**Data for the task**
■ ■ ■
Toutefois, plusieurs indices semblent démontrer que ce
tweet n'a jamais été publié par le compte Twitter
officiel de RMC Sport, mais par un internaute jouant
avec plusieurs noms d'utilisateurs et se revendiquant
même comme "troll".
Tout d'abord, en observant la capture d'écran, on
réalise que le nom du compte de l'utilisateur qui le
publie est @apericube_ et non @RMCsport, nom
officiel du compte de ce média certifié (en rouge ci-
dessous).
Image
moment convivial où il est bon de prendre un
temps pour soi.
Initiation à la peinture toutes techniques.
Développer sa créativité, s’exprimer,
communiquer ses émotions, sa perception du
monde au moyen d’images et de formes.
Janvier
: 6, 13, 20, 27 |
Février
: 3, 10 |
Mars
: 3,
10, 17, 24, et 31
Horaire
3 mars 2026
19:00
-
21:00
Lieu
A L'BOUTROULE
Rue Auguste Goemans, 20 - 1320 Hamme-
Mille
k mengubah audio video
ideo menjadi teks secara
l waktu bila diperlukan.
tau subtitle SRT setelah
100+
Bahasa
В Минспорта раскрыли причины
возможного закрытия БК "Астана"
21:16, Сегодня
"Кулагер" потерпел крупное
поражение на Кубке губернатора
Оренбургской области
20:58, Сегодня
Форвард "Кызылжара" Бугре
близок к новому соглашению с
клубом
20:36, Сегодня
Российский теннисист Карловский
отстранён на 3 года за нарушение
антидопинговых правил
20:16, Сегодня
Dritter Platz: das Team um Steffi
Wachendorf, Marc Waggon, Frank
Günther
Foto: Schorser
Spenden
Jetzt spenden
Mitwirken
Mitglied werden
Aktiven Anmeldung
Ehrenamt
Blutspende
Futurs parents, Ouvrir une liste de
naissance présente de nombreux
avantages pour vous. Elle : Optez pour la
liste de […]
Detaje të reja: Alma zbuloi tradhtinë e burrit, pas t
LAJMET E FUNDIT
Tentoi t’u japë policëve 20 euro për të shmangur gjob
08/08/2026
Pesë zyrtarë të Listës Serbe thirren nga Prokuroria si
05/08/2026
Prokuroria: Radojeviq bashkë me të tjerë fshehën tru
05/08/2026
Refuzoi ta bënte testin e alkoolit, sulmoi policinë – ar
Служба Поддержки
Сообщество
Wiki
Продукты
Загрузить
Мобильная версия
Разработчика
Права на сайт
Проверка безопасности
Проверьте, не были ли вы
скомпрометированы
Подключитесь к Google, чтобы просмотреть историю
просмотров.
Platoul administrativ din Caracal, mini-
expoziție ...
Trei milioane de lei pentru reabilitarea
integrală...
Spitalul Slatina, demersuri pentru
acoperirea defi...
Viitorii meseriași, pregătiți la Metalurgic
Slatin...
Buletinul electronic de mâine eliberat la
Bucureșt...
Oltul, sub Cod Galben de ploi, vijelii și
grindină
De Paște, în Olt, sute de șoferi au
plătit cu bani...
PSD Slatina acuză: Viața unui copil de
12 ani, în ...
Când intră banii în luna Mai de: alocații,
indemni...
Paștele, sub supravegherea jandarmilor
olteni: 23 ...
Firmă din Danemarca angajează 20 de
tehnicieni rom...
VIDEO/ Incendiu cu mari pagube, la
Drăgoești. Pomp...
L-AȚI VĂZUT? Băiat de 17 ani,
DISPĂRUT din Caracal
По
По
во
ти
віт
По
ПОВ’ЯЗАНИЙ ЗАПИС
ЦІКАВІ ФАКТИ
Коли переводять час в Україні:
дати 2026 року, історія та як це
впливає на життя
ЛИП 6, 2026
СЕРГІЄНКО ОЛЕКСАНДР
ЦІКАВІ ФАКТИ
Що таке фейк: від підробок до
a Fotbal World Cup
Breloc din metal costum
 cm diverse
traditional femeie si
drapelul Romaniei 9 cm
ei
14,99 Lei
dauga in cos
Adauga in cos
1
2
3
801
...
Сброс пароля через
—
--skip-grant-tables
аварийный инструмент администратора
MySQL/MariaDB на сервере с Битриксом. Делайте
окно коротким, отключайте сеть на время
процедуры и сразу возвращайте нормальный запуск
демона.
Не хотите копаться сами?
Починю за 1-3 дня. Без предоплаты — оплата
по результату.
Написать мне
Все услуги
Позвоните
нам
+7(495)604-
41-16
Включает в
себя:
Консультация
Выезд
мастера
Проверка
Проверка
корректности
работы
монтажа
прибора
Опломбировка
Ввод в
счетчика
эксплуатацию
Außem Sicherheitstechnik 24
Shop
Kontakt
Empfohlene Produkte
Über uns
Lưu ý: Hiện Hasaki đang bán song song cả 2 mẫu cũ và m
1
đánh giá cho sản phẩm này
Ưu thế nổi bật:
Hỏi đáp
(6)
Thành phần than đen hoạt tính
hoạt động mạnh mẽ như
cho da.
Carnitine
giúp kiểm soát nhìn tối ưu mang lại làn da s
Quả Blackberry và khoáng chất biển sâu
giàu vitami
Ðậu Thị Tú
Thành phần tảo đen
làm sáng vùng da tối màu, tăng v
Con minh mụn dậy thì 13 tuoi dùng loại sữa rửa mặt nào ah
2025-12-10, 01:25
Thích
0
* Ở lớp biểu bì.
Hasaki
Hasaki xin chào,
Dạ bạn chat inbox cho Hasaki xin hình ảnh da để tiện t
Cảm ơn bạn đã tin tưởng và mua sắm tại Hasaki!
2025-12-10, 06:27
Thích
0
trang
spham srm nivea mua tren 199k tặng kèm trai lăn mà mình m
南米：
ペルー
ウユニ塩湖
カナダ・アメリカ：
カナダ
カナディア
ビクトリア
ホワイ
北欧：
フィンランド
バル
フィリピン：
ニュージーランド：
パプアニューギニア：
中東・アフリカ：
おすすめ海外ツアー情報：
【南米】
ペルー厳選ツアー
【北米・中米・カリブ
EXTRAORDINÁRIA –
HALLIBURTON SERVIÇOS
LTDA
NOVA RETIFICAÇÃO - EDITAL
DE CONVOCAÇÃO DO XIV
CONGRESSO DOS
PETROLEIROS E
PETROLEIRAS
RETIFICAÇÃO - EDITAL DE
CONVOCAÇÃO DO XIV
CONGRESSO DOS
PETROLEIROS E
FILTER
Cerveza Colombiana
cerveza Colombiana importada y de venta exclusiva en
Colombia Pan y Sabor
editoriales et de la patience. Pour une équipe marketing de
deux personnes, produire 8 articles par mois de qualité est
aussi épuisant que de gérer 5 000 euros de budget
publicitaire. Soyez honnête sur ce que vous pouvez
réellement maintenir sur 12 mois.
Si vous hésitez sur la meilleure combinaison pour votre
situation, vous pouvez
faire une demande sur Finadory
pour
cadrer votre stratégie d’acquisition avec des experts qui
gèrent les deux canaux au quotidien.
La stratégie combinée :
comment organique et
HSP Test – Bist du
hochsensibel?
■ ■ ■
**Exercise instructions**
Restate, word for word and without additions, every line from the top of the listing above through the line that contains "Futurs parents, Ouvrir une liste de".

**Written solution**
Toutefois, plusieurs indices semblent démontrer que ce
tweet n'a jamais été publié par le compte Twitter
officiel de RMC Sport, mais par un internaute jouant
avec plusieurs noms d'utilisateurs et se revendiquant
même comme "troll".
Tout d'abord, en observant la capture d'écran, on
réalise que le nom du compte de l'utilisateur qui le
publie est @apericube_ et non @RMCsport, nom
officiel du compte de ce média certifié (en rouge ci-
dessous).
Image
moment convivial où il est bon de prendre un
temps pour soi.
Initiation à la peinture toutes techniques.
Développer sa créativité, s’exprimer,
communiquer ses émotions, sa perception du
monde au moyen d’images et de formes.
Janvier
: 6, 13, 20, 27 |
Février
: 3, 10 |
Mars
: 3,
10, 17, 24, et 31
Horaire
3 mars 2026
19:00
-
21:00
Lieu
A L'BOUTROULE
Rue Auguste Goemans, 20 - 1320 Hamme-
Mille
k mengubah audio video
ideo menjadi teks secara
l waktu bila diperlukan.
tau subtitle SRT setelah
100+
Bahasa
В Минспорта раскрыли причины
возможного закрытия БК "Астана"
21:16, Сегодня
"Кулагер" потерпел крупное
поражение на Кубке губернатора
Оренбургской области
20:58, Сегодня
Форвард "Кызылжара" Бугре
близок к новому соглашению с
клубом
20:36, Сегодня
Российский теннисист Карловский
отстранён на 3 года за нарушение
антидопинговых правил
20:16, Сегодня
Dritter Platz: das Team um Steffi
Wachendorf, Marc Waggon, Frank
Günther
Foto: Schorser
Spenden
Jetzt spenden
Mitwirken
Mitglied werden
Aktiven Anmeldung
Ehrenamt
Blutspende
Futurs parents, Ouvrir une liste de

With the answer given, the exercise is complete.